Davis’ spokesperson Jessica Towhey continued justifying to the Cincinnati Enquirer:
"It is reasonable for Geoff Davis to spend $1,000 to $2,000 a month on the campaign trail…[Davis] has put more than 100,000 miles on his truck campaigning.”
Why you would almost think he didn't count rich developer friends among his supporters back in the district.
The bulk of the Enquirer’s facts came from information posted on the excellent BluegrassReport.org where information on the Congressman’s lavish cash gifts from Tom Delay ($30,000), Randy Cunningham ($11,000) and, by extension, Jack Abramoff can be found.

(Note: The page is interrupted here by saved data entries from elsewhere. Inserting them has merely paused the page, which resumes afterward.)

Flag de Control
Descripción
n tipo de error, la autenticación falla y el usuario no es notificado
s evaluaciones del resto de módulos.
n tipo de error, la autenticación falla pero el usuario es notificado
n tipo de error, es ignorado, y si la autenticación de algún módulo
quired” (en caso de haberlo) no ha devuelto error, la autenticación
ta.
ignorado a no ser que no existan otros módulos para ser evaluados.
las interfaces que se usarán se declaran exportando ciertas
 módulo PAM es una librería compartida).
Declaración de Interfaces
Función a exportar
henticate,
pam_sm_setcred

Readers of this blog might remember that I had a chat with a Davis staffer last September regarding the Congressman’s lock-step support of President Bush’s suspension of fair wage laws within the Hurricane Katrina disaster zone.
On September 21, 2005 Armstrong Robinson returned a call I made to Congressman Davis’ Washington, DC office and described the Rooseveltian fair wage laws as:
“Outdated Depression-era law.”
As a resident of the 4th District, I told Mr. Robinson that I would be interested in having a copy of Davis' position in writing.

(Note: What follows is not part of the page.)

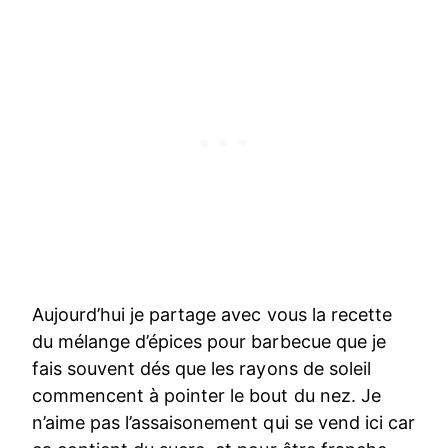
Aujourd’hui je partage avec vous la recette
du mélange d’épices pour barbecue que je
fais souvent dés que les rayons de soleil
commencent à pointer le bout du nez. Je
n’aime pas l’assaisonement qui se vend ici car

Mr. Robinson, on September 21, 2005, promised to get this information in “this afternoon's mail”.
On November 10, 2005 I received a two-page letter from Davis’ office (dated November 8) that failed to deliver Armstrong Robinson’s promised detail of Mr. Davis’ support for the Bush post Katrina fair wage suspension.
Mr. Davis doesn’t want the ordinary working families of northern Kentucky to know that following the worst natural disaster in American history he was for the elimination of the 1931 fair wage law that successfully flooded the work-starved Louisiana and Mississippi labor pool with unskilled Latino workers.
Mr. Davis’s staff claims he isn’t wealthy.
The congressman’s recent actions suggest, barring the widening Abramoff scandal, that he wanted to change his personal economic status at a time when he was using his elective office to support the President’s quasi-legal suspension of Federal Law and the elimination of a fair wage for ordinary working people.
Give the smelly Delay-Cunningham-Abramoff money back Mr. Davis or 2006 will see you driving that old truck back to Hebron.
Six minutes after I published this post my tracker registered a visit from someone using the information system within the US House of Representatives.